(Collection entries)
::::::::::

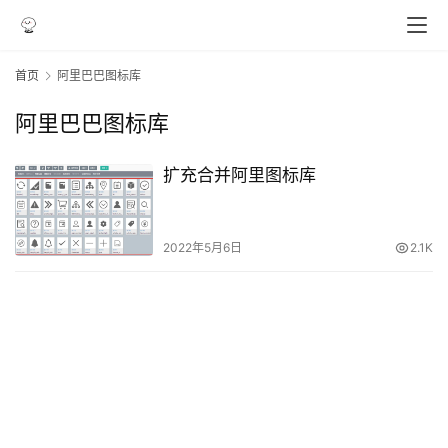
首页
阿里巴巴图标库
阿里巴巴图标库
扩充合并阿里图标库
2022年5月6日
2.1K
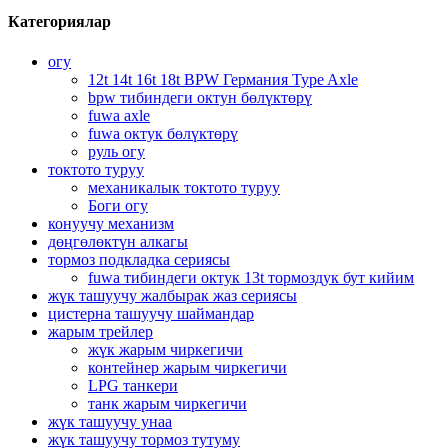
Категориялар
огу
12t 14t 16t 18t BPW Германия Type Axle
bpw тибиндеги октун бөлүктөрү
fuwa axle
fuwa октук бөлүктөрү
руль огу
токтото туруу
механикалык токтото туруу
Боги огу
конуучу механизм
дөңгөлөктүн алкагы
тормоз подкладка сериясы
fuwa тибиндеги октук 13t тормоздук бут кийим
жүк ташуучу жалбырак жаз сериясы
цистерна ташуучу шаймандар
жарым трейлер
жүк жарым чиркегичи
контейнер жарым чиркегичи
LPG танкери
танк жарым чиркегичи
жүк ташуучу унаа
жүк ташуучу тормоз тутуму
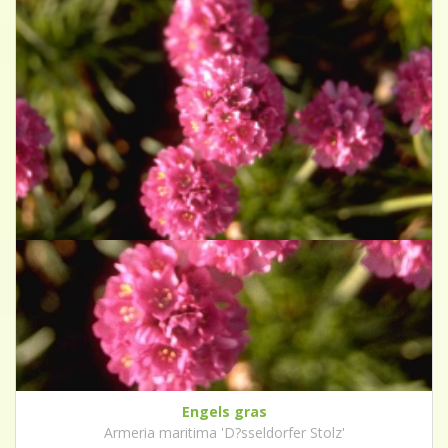
Engels gras
Armeria maritima 'D?sseldorfer Stolz'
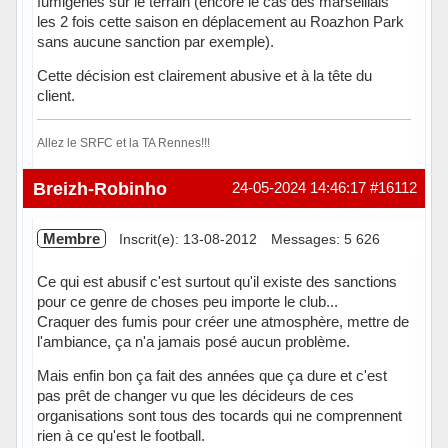
fumigènes sur le terrain (encore le cas des marseillais
les 2 fois cette saison en déplacement au Roazhon Park
sans aucune sanction par exemple).
Cette décision est clairement abusive et à la tête du
client.
Allez le SRFC et la TA Rennes!!!
Hors ligne
Breizh-Robinho
24-05-2024 14:46:17
#16112
Membre
Inscrit(e): 13-08-2012
Messages: 5 626
Ce qui est abusif c'est surtout qu'il existe des sanctions
pour ce genre de choses peu importe le club...
Craquer des fumis pour créer une atmosphère, mettre de
l'ambiance, ça n'a jamais posé aucun problème.
Mais enfin bon ça fait des années que ça dure et c'est
pas prêt de changer vu que les décideurs de ces
organisations sont tous des tocards qui ne comprennent
rien à ce qu'est le football.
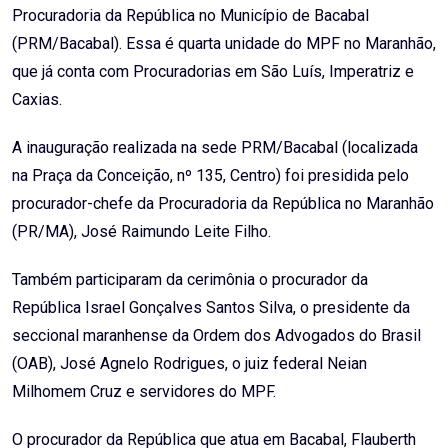
Procuradoria da República no Município de Bacabal
(PRM/Bacabal). Essa é quarta unidade do MPF no Maranhão,
que já conta com Procuradorias em São Luís, Imperatriz e
Caxias.
A inauguração realizada na sede PRM/Bacabal (localizada
na Praça da Conceição, nº 135, Centro) foi presidida pelo
procurador-chefe da Procuradoria da República no Maranhão
(PR/MA), José Raimundo Leite Filho.
Também participaram da cerimônia o procurador da
República Israel Gonçalves Santos Silva, o presidente da
seccional maranhense da Ordem dos Advogados do Brasil
(OAB), José Agnelo Rodrigues, o juiz federal Neian
Milhomem Cruz e servidores do MPF.
O procurador da República que atua em Bacabal, Flauberth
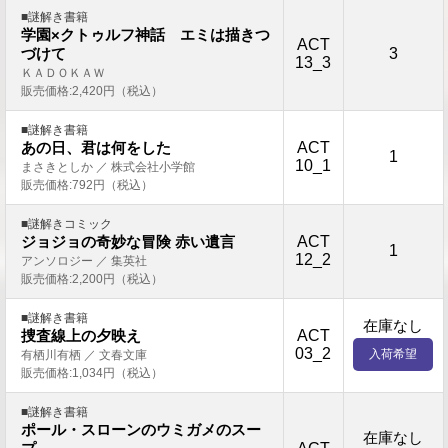
■謎解き書籍
学園×クトゥルフ神話 エミは描きつ
ACT
3
づけて
13_3
ＫＡＤＯＫＡＷ
販売価格:2,420円（税込）
■謎解き書籍
ACT
あの日、君は何をした
1
10_1
まさきとしか ／ 株式会社小学館
販売価格:792円（税込）
■謎解きコミック
ACT
ジョジョの奇妙な冒険 赤い遺言
1
12_2
アンソロジー ／ 集英社
販売価格:2,200円（税込）
■謎解き書籍
在庫なし
ACT
捜査線上の夕映え
03_2
入荷希望
有栖川有栖 ／ 文春文庫
販売価格:1,034円（税込）
■謎解き書籍
ポール・スローンのウミガメのスー
在庫なし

::::::::::

» The problem
Render all entries verbatim, excluding any pictures they hold.

» Answer section
首页
阿里巴巴图标库
阿里巴巴图标库
扩充合并阿里图标库
2022年5月6日
2.1K
Категориялар
огу
12t 14t 16t 18t BPW Германия Type Axle
bpw тибиндеги октун бөлүктөрү
fuwa axle
fuwa октук бөлүктөрү
руль огу
токтото туруу
механикалык токтото туруу
Боги огу
конуучу механизм
дөңгөлөктүн алкагы
тормоз подкладка сериясы
fuwa тибиндеги октук 13t тормоздук бут кийим
жүк ташуучу жалбырак жаз сериясы
цистерна ташуучу шаймандар
жарым трейлер
жүк жарым чиркегичи
контейнер жарым чиркегичи
LPG танкери
танк жарым чиркегичи
жүк ташуучу унаа
жүк ташуучу тормоз тутуму
Engels gras
Armeria maritima 'D?sseldorfer Stolz'
fumigènes sur le terrain (encore le cas des marseillais
les 2 fois cette saison en déplacement au Roazhon Park
sans aucune sanction par exemple).
Cette décision est clairement abusive et à la tête du
client.
Allez le SRFC et la TA Rennes!!!
Hors ligne
Breizh-Robinho
24-05-2024 14:46:17
#16112
Membre
Inscrit(e): 13-08-2012
Messages: 5 626
Ce qui est abusif c'est surtout qu'il existe des sanctions
pour ce genre de choses peu importe le club...
Craquer des fumis pour créer une atmosphère, mettre de
l'ambiance, ça n'a jamais posé aucun problème.
Mais enfin bon ça fait des années que ça dure et c'est
pas prêt de changer vu que les décideurs de ces
organisations sont tous des tocards qui ne comprennent
rien à ce qu'est le football.
Procuradoria da República no Município de Bacabal
(PRM/Bacabal). Essa é quarta unidade do MPF no Maranhão,
que já conta com Procuradorias em São Luís, Imperatriz e
Caxias.
A inauguração realizada na sede PRM/Bacabal (localizada
na Praça da Conceição, nº 135, Centro) foi presidida pelo
procurador-chefe da Procuradoria da República no Maranhão
(PR/MA), José Raimundo Leite Filho.
Também participaram da cerimônia o procurador da
República Israel Gonçalves Santos Silva, o presidente da
seccional maranhense da Ordem dos Advogados do Brasil
(OAB), José Agnelo Rodrigues, o juiz federal Neian
Milhomem Cruz e servidores do MPF.
O procurador da República que atua em Bacabal, Flauberth
■謎解き書籍
学園×クトゥルフ神話 エミは描きつ
ACT
3
づけて
13_3
ＫＡＤＯＫＡＷ
販売価格:2,420円（税込）
■謎解き書籍
ACT
あの日、君は何をした
1
10_1
まさきとしか ／ 株式会社小学館
販売価格:792円（税込）
■謎解きコミック
ACT
ジョジョの奇妙な冒険 赤い遺言
1
12_2
アンソロジー ／ 集英社
販売価格:2,200円（税込）
■謎解き書籍
在庫なし
ACT
捜査線上の夕映え
03_2
入荷希望
有栖川有栖 ／ 文春文庫
販売価格:1,034円（税込）
■謎解き書籍
ポール・スローンのウミガメのスー
在庫なし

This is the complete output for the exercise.